Recipe for stronger but lower-cost magnets
The demand for stronger permanent magnets is now growing more and more in both (stronger but costly) rare-earth and (decent but economic) ferrite magnets, which dominate the market of the hard magnet. In this talk, we particularly pick up the low-cost ferrite magnet. The base materials is the magnetoplumbite-type (M-type) hexagonal ferrite such as SrFe12O19. The improvement of the magnetic performance in recent commercial ferrite magnets has been achieved by adding a small amount of cobalt to the base materials. However, the physical origin of the improvement has not been well understood. In addition, the Co addition raises significantly the material cost in the production due to recent rapid increase in the Co price. Here, we explain the reason why the Co addition improve the performance microscopically and show the recipe to develop high-performance ferrite magnets for future generation with rather reducing the material cost on the basis of recent experimental results of specified 59Co-NMR for the La-Co co-substituted M-type strontium ferrites.

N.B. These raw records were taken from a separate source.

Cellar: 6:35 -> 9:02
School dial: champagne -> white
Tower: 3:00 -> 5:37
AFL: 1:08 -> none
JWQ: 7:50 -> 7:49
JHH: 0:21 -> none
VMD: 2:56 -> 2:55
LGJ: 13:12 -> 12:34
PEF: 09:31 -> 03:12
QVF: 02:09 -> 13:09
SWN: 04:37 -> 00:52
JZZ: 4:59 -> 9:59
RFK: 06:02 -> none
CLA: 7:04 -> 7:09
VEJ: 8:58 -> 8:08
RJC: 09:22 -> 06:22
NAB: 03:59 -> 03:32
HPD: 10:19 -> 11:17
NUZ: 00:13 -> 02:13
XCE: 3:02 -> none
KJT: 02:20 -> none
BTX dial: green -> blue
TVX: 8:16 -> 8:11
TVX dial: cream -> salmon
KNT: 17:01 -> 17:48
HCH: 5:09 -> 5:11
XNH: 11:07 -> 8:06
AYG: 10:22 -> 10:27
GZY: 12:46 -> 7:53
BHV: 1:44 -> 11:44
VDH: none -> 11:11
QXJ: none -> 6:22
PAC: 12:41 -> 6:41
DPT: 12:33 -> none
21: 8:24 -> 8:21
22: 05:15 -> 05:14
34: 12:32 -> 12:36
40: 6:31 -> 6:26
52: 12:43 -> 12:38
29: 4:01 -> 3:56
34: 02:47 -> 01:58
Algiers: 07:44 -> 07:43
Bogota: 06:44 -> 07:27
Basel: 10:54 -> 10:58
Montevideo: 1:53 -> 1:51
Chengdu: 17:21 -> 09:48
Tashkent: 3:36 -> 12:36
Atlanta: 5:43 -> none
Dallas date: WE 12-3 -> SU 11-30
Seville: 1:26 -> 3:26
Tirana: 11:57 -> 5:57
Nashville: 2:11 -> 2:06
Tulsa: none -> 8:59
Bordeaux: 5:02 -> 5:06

Hiroyuki Nakamura received the B.S. and M.S. in metal science and engineering form Kyoto University in 1985 and 1987, respectively and Ph.D in solid state physics form Osaka University in 1994. He was assistant professor of Osaka University and Kyoto University in 1988 and 1990, respectively, associate professor in the University of Hyogo in 2002, and professor in Kyoto University in 2007. His research interest includes fundamental magnetic properties of metals and compounds, search for new materials with novel quantum phenomena, effects of geometry in strongly-correlated-electron metals, and development of magnetic materials.